* [WHAT THE TASK ASKS]:
For this exercise, repeat the listing below from its first line through the line containing "tiêu chuẩn kỹ", exactly as written.

* [MATERIALS PROVIDED]:
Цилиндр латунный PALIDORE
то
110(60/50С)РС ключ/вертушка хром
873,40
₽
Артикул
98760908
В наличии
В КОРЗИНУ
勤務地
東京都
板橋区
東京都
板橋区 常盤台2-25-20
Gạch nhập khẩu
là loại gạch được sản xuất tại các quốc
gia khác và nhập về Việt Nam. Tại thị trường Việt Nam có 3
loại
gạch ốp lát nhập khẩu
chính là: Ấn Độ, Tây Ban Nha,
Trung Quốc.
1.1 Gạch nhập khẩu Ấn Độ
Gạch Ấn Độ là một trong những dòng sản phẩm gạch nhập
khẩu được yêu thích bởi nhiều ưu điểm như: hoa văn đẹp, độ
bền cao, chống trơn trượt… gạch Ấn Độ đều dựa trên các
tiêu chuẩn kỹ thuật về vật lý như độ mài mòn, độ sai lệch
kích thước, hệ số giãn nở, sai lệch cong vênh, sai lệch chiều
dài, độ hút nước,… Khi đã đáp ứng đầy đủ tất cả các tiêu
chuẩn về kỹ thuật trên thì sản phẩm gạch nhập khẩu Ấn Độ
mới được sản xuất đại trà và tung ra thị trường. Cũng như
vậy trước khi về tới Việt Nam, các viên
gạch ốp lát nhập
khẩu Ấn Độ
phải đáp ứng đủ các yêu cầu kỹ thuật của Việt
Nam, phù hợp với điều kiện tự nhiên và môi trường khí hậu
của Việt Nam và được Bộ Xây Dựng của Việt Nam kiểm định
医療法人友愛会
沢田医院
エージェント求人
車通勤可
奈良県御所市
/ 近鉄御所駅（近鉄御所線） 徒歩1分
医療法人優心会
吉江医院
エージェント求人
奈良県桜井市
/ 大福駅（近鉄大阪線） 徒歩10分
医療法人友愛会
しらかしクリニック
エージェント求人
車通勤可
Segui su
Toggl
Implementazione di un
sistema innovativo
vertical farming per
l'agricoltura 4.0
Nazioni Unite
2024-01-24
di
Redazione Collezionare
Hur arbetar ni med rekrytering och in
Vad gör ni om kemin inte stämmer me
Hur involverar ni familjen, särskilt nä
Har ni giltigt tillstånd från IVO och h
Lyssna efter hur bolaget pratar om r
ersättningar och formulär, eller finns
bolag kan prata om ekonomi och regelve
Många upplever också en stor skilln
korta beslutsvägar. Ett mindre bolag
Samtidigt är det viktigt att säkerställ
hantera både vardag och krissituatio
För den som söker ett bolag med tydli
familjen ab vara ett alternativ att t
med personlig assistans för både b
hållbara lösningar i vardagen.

* [EXERCISE OUTPUT]:
Цилиндр латунный PALIDORE
то
110(60/50С)РС ключ/вертушка хром
873,40
₽
Артикул
98760908
В наличии
В КОРЗИНУ
勤務地
東京都
板橋区
東京都
板橋区 常盤台2-25-20
Gạch nhập khẩu
là loại gạch được sản xuất tại các quốc
gia khác và nhập về Việt Nam. Tại thị trường Việt Nam có 3
loại
gạch ốp lát nhập khẩu
chính là: Ấn Độ, Tây Ban Nha,
Trung Quốc.
1.1 Gạch nhập khẩu Ấn Độ
Gạch Ấn Độ là một trong những dòng sản phẩm gạch nhập
khẩu được yêu thích bởi nhiều ưu điểm như: hoa văn đẹp, độ
bền cao, chống trơn trượt… gạch Ấn Độ đều dựa trên các
tiêu chuẩn kỹ thuật về vật lý như độ mài mòn, độ sai lệch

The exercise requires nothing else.